Cooling and working conditions
In the workplace, avoiding overly warm conditions is important not just for productivity, but also for employee safety. Labor supply and labor productivity decline sharply when the temperature rises above threshold values located between 20° C and 30° C. Temperature has a large effect on a country’s overall economic productivity. One study found that a person’s individual working day declines roughly 1.7 percent for each 1° C increase in the daily average temperature above 15° C. A single weekday above 30° C costs the economy an average of $20 per person. Economy-wide losses of 2.5 percent for every 1 degree increase have been found in the Caribbean and Central America. Even in office buildings, studies find that high air temperatures negatively affect performance and reduce productivity.

Cooling is important to prevent workers from being put in danger simply by doing their job in the heat. Exposure to extreme heat is a health risk to physically active workers (particularly outdoor workers but also indoor workers without access to adequate cooling systems). For this reason, the international standard for occupational heat exposure (ISO7243) recommends minimum amounts of rest every hour for different work intensities. A study found that a predicted warming increase of up to 6° C by 2070 has serious implications for the workforce in Australia. In parts of the country, the number of days that physical labor is unsafe due to heat would rise from an annual average of 31 days to 94 days.

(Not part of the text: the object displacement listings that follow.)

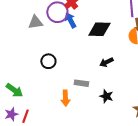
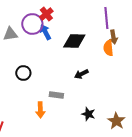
black star: (106, 96) -> (88, 114), moved

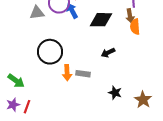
brown arrow: (113, 37) -> (130, 16), moved
black circle: (23, 73) -> (50, 52), size x1.6
orange arrow: (40, 110) -> (67, 73), moved

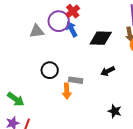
black circle: (50, 52) -> (50, 70), size x0.7
gray rectangle: (83, 74) -> (76, 80), moved

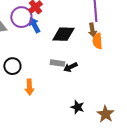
gray rectangle: (76, 80) -> (57, 63), moved

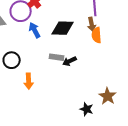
blue arrow: (34, 25) -> (35, 30), moved
black star: (77, 107) -> (87, 109), moved
brown star: (105, 114) -> (108, 96), moved

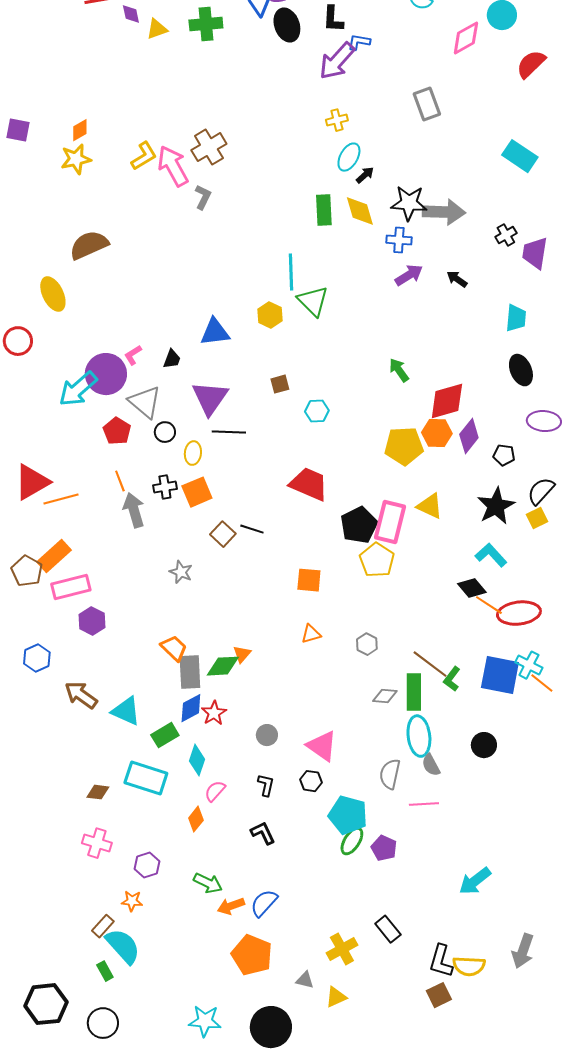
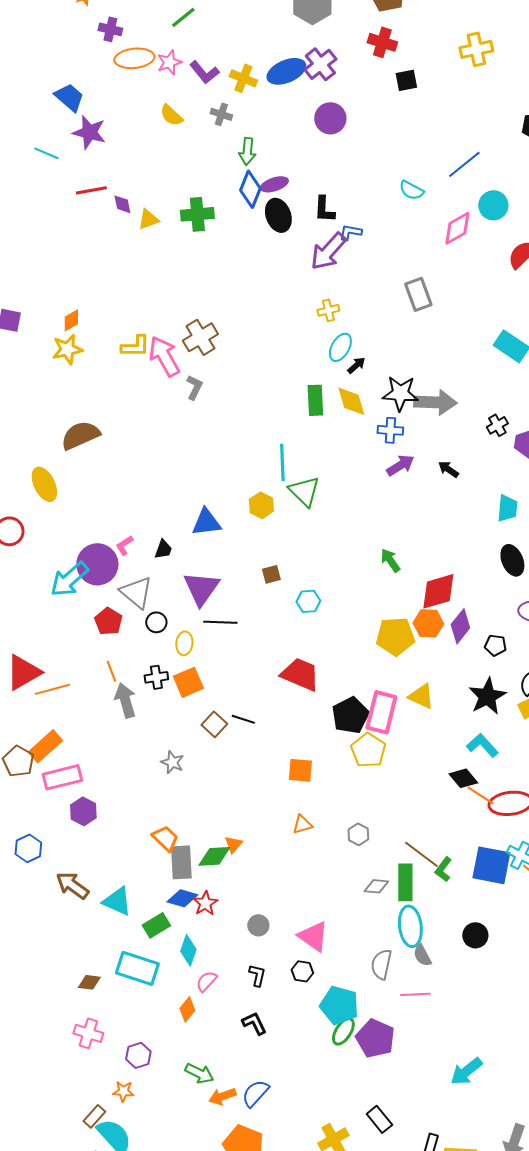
yellow L-shape: (144, 156) -> (135, 346), turned 32
blue diamond: (191, 708) -> (182, 898), turned 44
purple pentagon: (384, 848) -> (375, 1038), size x1.5

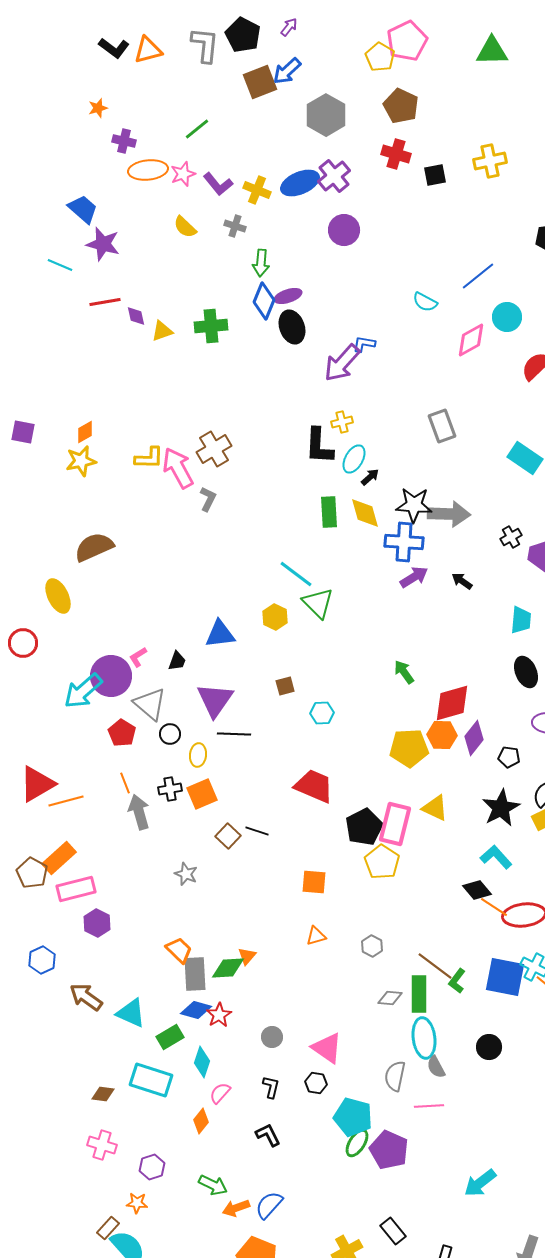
black square: (406, 80) -> (435, 175), moved
black L-shape: (324, 209) -> (319, 446), moved, size x1.4
gray rectangle: (418, 294) -> (442, 426), moved
blue cross: (390, 430) -> (404, 542), size x1.5
cyan line: (282, 462) -> (296, 574), turned -51

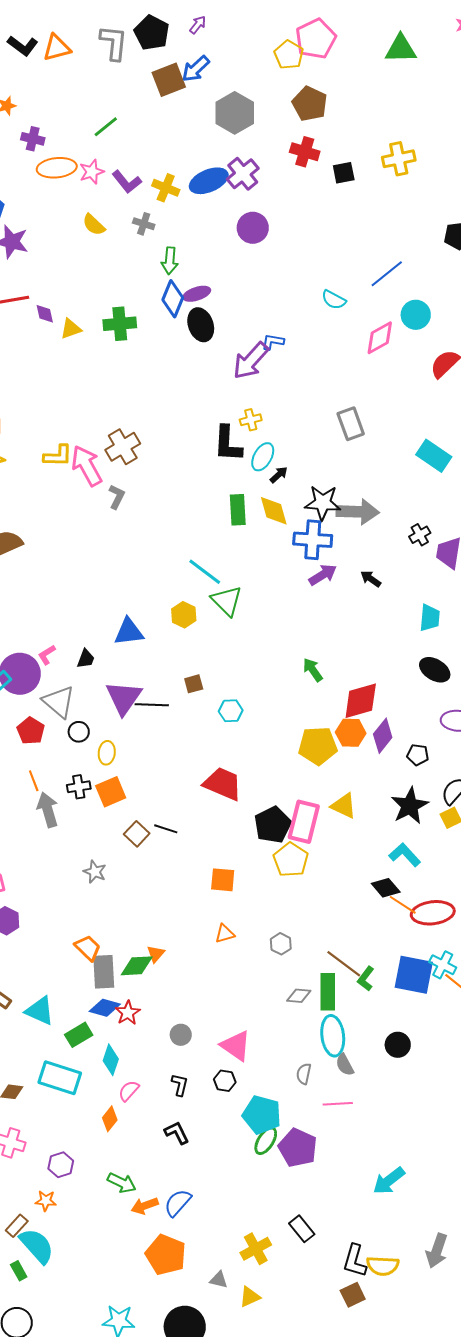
black ellipse: (526, 672) -> (435, 670), turned -36
black line: (234, 734) -> (152, 705), moved
gray semicircle: (395, 1076) -> (304, 1074), size x0.7

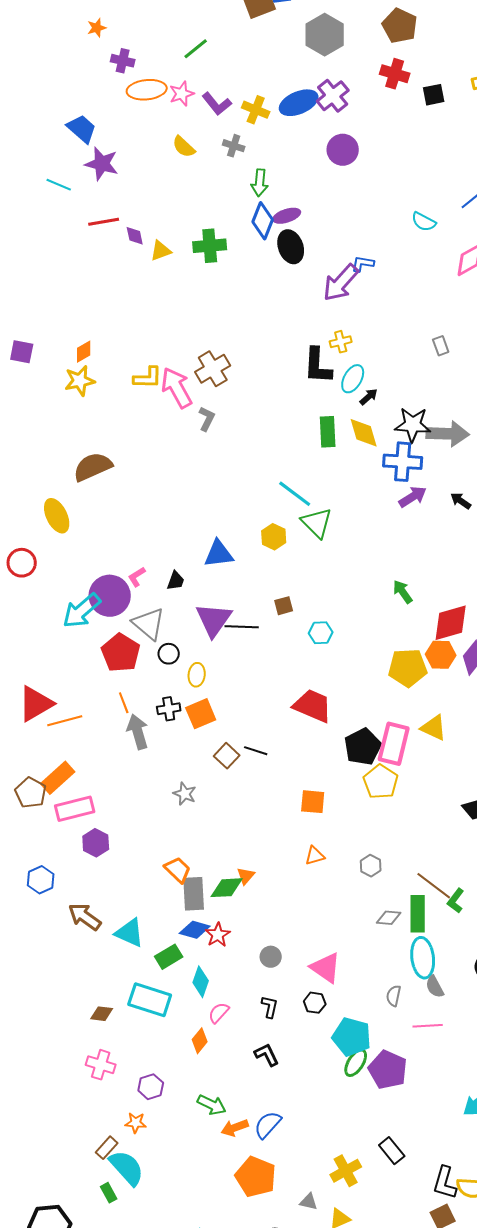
gray rectangle: (351, 424) -> (441, 346), size x0.6
red pentagon: (31, 731) -> (121, 653), size x1.4

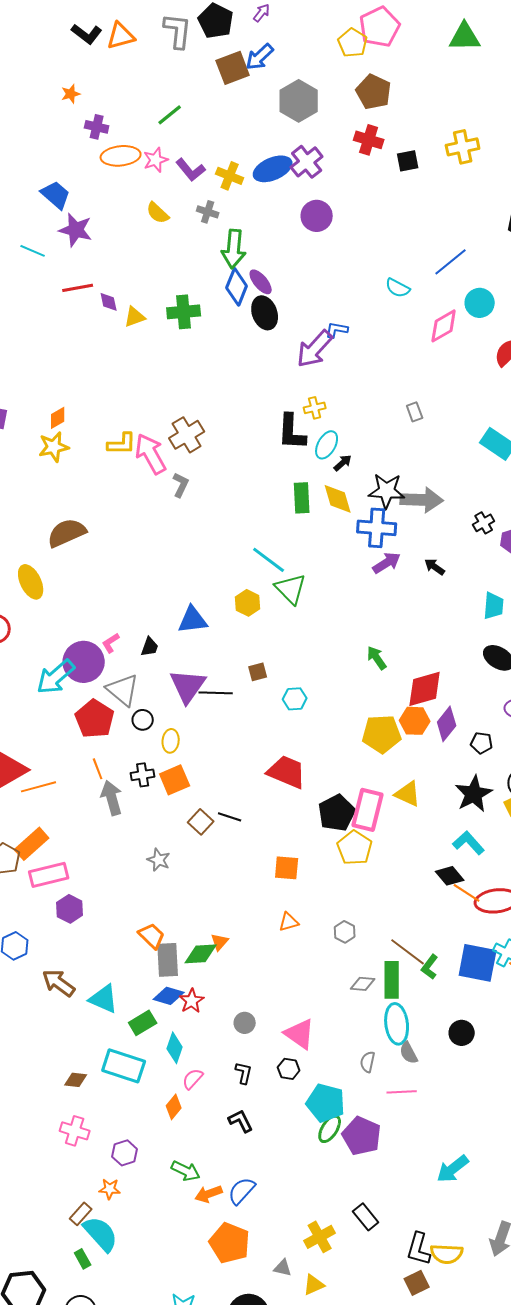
green arrow: (260, 183) -> (234, 249), size x1.4
purple ellipse: (287, 216) -> (261, 282), turned 68

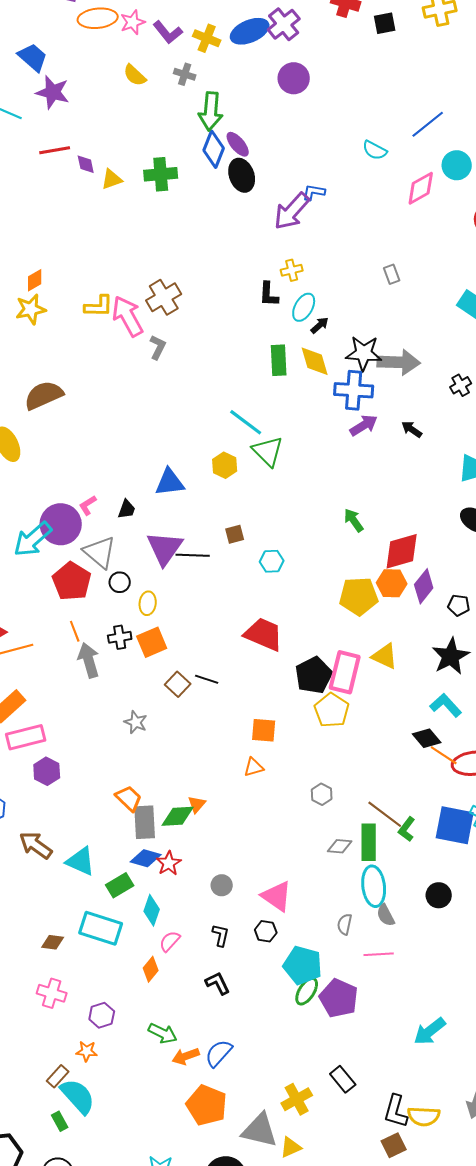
black L-shape: (292, 432) -> (269, 294), size x0.7
orange triangle: (289, 922) -> (254, 767), moved
gray triangle: (283, 1268) -> (260, 1130), size x2.0

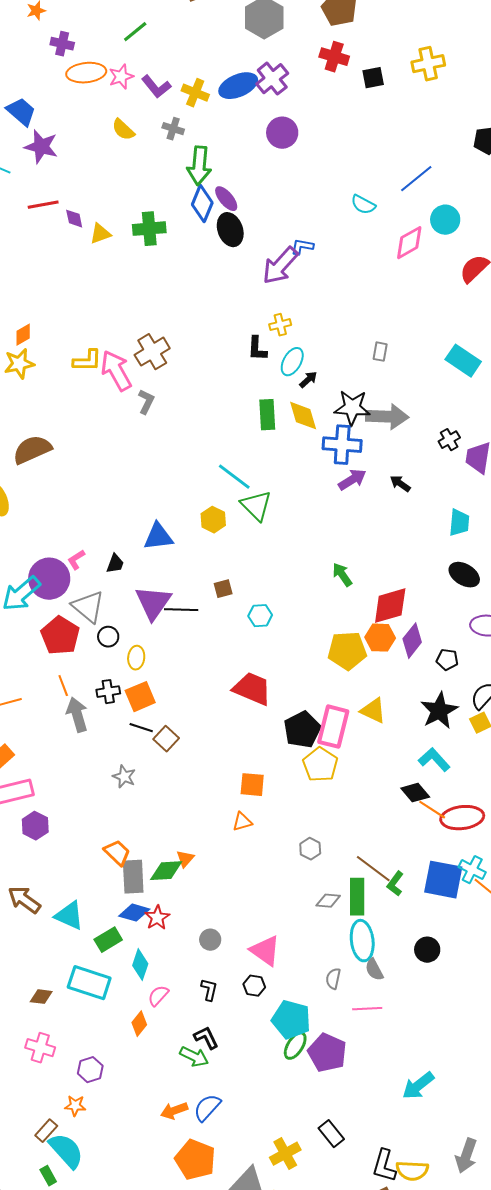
gray rectangle: (392, 274) -> (380, 352), moved, turned 30
black line: (207, 679) -> (141, 728), moved
green arrow: (163, 1033) -> (194, 1057), moved

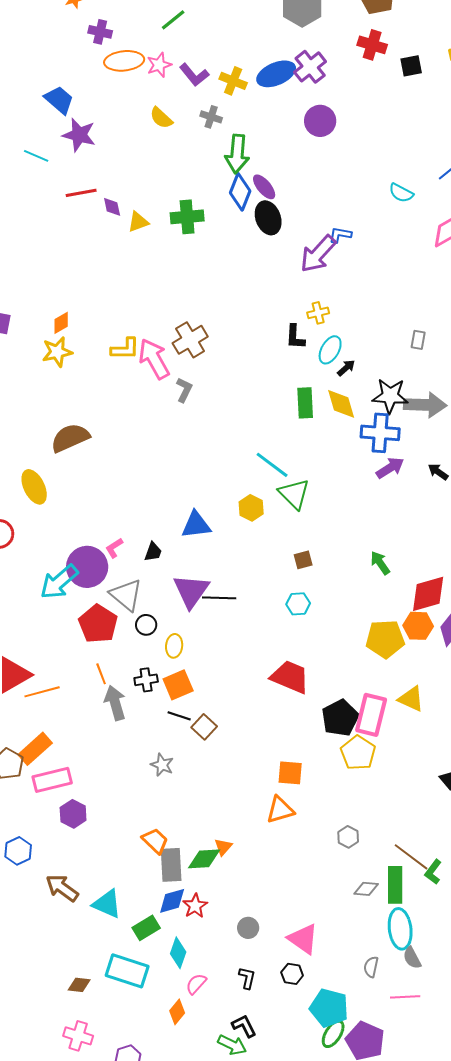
brown square: (223, 589) -> (303, 560), moved
orange triangle: (242, 822) -> (280, 810), size x1.4
blue diamond: (134, 913) -> (172, 901), turned -32

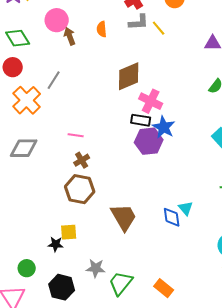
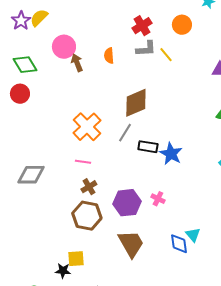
gray line: (54, 80) -> (125, 133), moved
orange cross: (27, 100) -> (87, 127), moved
pink cross: (151, 101) -> (158, 199), moved, size x0.6
purple hexagon: (149, 141) -> (127, 203), moved

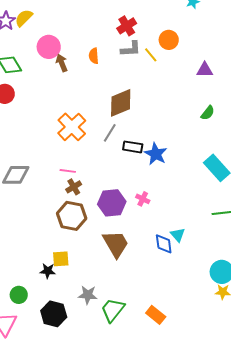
orange circle: (182, 25) -> (169, 40), moved
pink line: (83, 162) -> (68, 171), moved

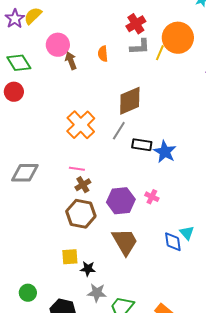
orange circle: (169, 40) -> (178, 38), size x1.6
yellow line: (151, 55) -> (160, 53), turned 63
black star: (48, 271) -> (88, 269), moved

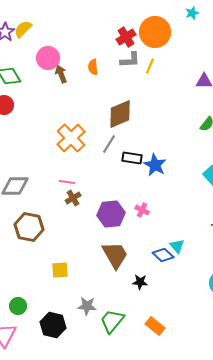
orange circle: (178, 38) -> (155, 32), moved
brown hexagon: (81, 214) -> (29, 227), moved
blue diamond: (173, 242) -> (163, 255), turned -40
black star: (88, 269) -> (140, 282), moved

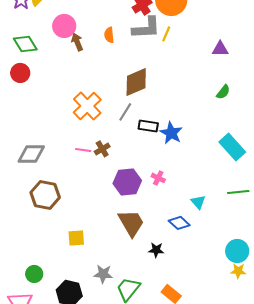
gray L-shape: (130, 60) -> (146, 28), size x1.4
brown cross: (73, 198) -> (102, 149), moved
cyan triangle: (177, 246) -> (198, 202), moved

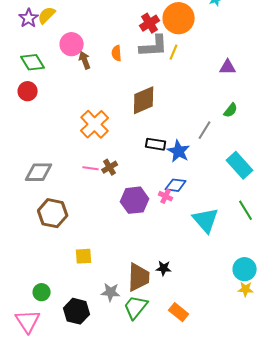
gray line: (125, 112) -> (205, 130), moved
green line: (238, 192) -> (246, 210), turned 65
cyan triangle: (198, 202) -> (206, 220), size x1.8
brown trapezoid: (131, 223) -> (139, 277), moved, turned 32
blue diamond: (179, 223) -> (176, 185), moved, turned -35

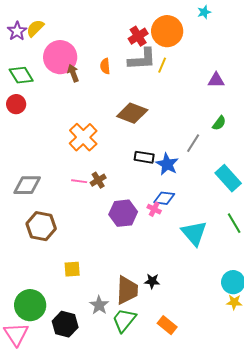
pink circle: (72, 44) -> (60, 57), size x1.4
brown diamond: (144, 100) -> (132, 113), turned 44
green circle: (42, 292) -> (30, 305), size x1.8
gray star: (111, 292) -> (99, 305), turned 30

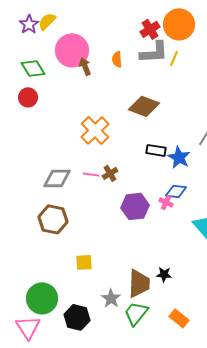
gray diamond: (27, 185) -> (57, 178), moved

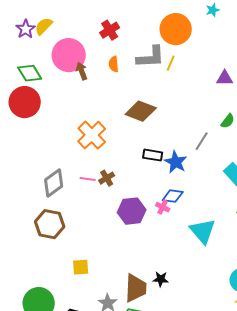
red cross: (150, 29) -> (110, 30), moved
red circle: (28, 97) -> (25, 102), size x1.6
gray diamond: (57, 178) -> (54, 183), turned -36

Cooling and the Sustainable Development Goals
Access to cooling is linked to achievement of multiple Sustainable Development Goals (SDGs): poverty (1), zero hunger (2), good health and well-being (3), affordable and clean energy (7), decent work (8), industry (9), sustainable communities (11), responsible consumption and production (12), and climate action (13).

K-CEP at a crossroad
K-CEP sits at the crossroad of the Montreal Protocol, the United Nations Framework Convention on Climate Change, and the Sustainable Development Goals. It will support energy-efficient, low-GWP cooling in developing countries and focus not only on air-conditioning and refrigeration, but also on other cooling solutions such as building design, shading, cool roofs, and super-efficient fans. In this way, K-CEP aims to contribute to major global efforts to end poverty, protect the planet, and ensure prosperity for all.